What you are asked to do
Write out exactly the lines from the line that contains "Given the image: Segment" through the final line of the listing below, and no others.

(Dataset entries begins)

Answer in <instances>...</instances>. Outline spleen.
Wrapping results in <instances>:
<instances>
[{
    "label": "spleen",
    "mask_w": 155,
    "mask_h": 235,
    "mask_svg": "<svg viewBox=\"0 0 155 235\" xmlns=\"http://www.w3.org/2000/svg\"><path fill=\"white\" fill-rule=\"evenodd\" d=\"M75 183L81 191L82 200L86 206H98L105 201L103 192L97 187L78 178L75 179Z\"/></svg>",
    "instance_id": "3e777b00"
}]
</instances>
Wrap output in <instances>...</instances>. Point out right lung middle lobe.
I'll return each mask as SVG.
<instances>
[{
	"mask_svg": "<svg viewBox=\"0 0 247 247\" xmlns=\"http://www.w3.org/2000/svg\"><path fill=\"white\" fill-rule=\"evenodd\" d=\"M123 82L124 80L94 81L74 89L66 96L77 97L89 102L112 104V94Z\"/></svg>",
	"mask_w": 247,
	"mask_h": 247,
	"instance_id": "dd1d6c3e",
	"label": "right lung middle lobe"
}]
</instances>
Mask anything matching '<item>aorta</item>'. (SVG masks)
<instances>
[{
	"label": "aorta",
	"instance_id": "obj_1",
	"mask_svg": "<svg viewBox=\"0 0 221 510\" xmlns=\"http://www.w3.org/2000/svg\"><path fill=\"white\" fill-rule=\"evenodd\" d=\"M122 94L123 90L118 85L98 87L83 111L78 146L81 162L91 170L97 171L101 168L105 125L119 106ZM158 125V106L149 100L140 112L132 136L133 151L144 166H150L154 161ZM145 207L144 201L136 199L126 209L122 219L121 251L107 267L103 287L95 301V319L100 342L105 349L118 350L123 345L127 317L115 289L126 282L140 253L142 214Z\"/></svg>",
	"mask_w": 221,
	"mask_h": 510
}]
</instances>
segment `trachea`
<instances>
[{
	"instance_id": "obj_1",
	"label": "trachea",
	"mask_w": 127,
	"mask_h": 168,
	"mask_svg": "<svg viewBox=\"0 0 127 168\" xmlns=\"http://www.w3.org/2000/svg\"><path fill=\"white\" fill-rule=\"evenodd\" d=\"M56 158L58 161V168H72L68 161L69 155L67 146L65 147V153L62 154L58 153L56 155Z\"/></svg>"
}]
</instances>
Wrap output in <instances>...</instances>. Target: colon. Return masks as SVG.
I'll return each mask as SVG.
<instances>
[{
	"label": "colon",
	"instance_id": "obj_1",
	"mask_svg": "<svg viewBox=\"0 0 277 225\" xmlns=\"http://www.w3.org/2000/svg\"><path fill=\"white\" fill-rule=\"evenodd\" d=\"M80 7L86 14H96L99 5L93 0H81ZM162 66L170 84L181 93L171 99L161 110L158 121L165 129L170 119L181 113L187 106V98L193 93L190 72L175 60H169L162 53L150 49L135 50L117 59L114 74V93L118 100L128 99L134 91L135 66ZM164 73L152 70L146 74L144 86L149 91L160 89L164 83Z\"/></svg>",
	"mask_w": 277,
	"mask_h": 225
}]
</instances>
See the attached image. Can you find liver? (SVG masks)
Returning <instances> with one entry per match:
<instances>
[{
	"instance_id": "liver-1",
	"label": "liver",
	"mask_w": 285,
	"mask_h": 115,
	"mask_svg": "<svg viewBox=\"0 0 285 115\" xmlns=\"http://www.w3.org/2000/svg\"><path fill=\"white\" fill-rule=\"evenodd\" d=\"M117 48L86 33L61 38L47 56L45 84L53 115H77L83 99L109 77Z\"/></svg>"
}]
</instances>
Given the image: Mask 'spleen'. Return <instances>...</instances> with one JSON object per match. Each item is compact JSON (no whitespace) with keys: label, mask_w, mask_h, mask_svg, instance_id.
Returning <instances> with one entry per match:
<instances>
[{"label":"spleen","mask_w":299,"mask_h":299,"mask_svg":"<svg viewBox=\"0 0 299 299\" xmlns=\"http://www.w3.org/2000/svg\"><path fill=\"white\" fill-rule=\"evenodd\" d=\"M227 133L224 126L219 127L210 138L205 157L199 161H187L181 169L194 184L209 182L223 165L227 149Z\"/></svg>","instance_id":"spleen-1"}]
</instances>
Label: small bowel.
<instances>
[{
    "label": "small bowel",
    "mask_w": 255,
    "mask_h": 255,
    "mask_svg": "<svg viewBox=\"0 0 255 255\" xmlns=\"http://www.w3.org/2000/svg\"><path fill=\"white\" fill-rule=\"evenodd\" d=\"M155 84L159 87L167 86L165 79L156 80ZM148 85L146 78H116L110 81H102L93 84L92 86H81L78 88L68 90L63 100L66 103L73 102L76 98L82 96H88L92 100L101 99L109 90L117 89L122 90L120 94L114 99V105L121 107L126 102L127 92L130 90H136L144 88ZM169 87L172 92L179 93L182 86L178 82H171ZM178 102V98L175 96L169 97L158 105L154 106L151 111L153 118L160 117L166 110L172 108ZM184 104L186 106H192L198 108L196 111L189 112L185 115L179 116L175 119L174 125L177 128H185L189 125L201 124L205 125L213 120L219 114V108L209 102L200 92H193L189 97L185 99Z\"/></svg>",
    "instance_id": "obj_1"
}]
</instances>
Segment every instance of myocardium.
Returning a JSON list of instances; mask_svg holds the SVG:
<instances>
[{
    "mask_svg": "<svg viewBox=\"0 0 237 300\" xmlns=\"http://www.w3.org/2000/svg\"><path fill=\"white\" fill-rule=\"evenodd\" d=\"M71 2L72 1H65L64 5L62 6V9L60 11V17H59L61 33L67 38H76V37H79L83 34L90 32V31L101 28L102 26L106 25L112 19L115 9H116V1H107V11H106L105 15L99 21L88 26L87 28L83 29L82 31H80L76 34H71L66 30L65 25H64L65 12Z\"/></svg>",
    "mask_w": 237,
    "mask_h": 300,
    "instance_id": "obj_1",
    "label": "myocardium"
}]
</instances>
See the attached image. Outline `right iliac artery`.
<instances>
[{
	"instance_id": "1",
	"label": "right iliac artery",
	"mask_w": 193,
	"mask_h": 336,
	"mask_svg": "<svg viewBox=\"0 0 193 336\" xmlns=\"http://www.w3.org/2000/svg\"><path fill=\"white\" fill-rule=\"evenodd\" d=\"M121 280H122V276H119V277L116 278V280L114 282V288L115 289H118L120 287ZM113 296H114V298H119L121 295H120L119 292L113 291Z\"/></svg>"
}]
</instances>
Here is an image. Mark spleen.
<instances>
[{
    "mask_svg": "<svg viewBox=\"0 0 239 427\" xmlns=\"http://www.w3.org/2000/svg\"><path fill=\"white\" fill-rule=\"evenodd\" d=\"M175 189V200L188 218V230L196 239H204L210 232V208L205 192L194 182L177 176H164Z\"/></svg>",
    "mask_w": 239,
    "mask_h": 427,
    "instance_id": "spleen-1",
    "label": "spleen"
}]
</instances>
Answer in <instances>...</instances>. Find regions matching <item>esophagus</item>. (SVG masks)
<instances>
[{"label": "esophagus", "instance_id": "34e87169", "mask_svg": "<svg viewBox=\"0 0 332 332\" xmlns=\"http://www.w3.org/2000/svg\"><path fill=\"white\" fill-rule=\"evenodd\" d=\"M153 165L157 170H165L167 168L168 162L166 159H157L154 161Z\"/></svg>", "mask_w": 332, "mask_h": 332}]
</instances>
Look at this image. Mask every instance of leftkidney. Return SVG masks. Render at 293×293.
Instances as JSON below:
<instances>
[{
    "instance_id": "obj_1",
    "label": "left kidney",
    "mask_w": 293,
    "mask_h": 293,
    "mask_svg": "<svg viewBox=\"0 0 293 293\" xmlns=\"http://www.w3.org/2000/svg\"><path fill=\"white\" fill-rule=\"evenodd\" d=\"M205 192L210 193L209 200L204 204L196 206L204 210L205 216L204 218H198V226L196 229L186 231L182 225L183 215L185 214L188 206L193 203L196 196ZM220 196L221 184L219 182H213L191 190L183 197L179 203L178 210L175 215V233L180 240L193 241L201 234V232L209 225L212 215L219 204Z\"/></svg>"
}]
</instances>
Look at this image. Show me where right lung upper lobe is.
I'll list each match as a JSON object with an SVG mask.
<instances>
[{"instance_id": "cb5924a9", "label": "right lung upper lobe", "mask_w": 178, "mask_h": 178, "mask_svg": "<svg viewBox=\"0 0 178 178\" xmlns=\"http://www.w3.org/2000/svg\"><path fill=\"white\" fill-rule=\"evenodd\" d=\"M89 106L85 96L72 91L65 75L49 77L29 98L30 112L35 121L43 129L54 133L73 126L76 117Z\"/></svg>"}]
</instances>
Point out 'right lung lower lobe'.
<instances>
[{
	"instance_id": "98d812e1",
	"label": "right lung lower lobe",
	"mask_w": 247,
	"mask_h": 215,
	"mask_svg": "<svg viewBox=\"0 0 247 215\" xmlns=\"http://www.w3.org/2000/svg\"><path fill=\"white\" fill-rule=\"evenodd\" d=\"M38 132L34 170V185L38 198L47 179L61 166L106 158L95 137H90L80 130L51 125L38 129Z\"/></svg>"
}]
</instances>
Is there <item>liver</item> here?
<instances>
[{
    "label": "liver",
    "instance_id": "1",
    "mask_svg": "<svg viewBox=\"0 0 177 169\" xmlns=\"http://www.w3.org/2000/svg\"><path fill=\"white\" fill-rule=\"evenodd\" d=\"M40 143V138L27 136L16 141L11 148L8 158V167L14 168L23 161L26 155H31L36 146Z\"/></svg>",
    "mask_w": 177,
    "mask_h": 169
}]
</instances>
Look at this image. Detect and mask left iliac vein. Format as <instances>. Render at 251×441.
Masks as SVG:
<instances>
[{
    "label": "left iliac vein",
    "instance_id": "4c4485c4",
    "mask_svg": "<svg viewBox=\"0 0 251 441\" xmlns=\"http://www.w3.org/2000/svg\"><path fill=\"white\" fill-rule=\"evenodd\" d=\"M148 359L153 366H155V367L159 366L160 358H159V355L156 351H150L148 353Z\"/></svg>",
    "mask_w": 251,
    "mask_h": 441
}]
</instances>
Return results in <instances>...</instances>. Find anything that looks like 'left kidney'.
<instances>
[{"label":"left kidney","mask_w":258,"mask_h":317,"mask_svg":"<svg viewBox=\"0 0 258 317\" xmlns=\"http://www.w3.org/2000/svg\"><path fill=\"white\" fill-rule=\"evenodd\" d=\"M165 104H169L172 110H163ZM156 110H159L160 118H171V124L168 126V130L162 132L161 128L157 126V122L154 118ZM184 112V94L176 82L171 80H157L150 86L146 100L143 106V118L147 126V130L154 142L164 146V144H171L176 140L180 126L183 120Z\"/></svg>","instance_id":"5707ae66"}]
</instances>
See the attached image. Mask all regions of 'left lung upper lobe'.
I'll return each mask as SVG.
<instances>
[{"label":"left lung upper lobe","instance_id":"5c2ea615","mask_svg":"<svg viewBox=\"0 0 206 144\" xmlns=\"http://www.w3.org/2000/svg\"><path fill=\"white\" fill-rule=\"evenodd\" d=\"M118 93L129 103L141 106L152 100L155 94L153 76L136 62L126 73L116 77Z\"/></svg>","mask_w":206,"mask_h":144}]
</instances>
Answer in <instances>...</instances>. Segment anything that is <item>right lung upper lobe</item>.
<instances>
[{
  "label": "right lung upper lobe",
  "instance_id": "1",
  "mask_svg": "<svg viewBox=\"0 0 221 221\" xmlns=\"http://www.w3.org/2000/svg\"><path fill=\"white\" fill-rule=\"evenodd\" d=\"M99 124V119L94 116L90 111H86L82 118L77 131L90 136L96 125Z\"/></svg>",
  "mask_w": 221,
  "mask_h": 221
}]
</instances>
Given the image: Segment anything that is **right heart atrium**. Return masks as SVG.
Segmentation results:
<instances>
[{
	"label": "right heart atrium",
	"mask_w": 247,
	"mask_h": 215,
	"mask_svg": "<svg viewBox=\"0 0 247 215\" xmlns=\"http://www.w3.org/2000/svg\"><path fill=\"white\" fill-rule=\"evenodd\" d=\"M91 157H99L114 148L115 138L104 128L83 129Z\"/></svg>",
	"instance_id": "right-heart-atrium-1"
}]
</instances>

(Dataset entries ends)

Task answer
Given the image: Segment anything that is **right heart atrium**. Return masks as SVG.
Segmentation results:
<instances>
[{
	"label": "right heart atrium",
	"mask_w": 247,
	"mask_h": 215,
	"mask_svg": "<svg viewBox=\"0 0 247 215\" xmlns=\"http://www.w3.org/2000/svg\"><path fill=\"white\" fill-rule=\"evenodd\" d=\"M91 157H99L114 148L115 138L104 128L83 129Z\"/></svg>",
	"instance_id": "right-heart-atrium-1"
}]
</instances>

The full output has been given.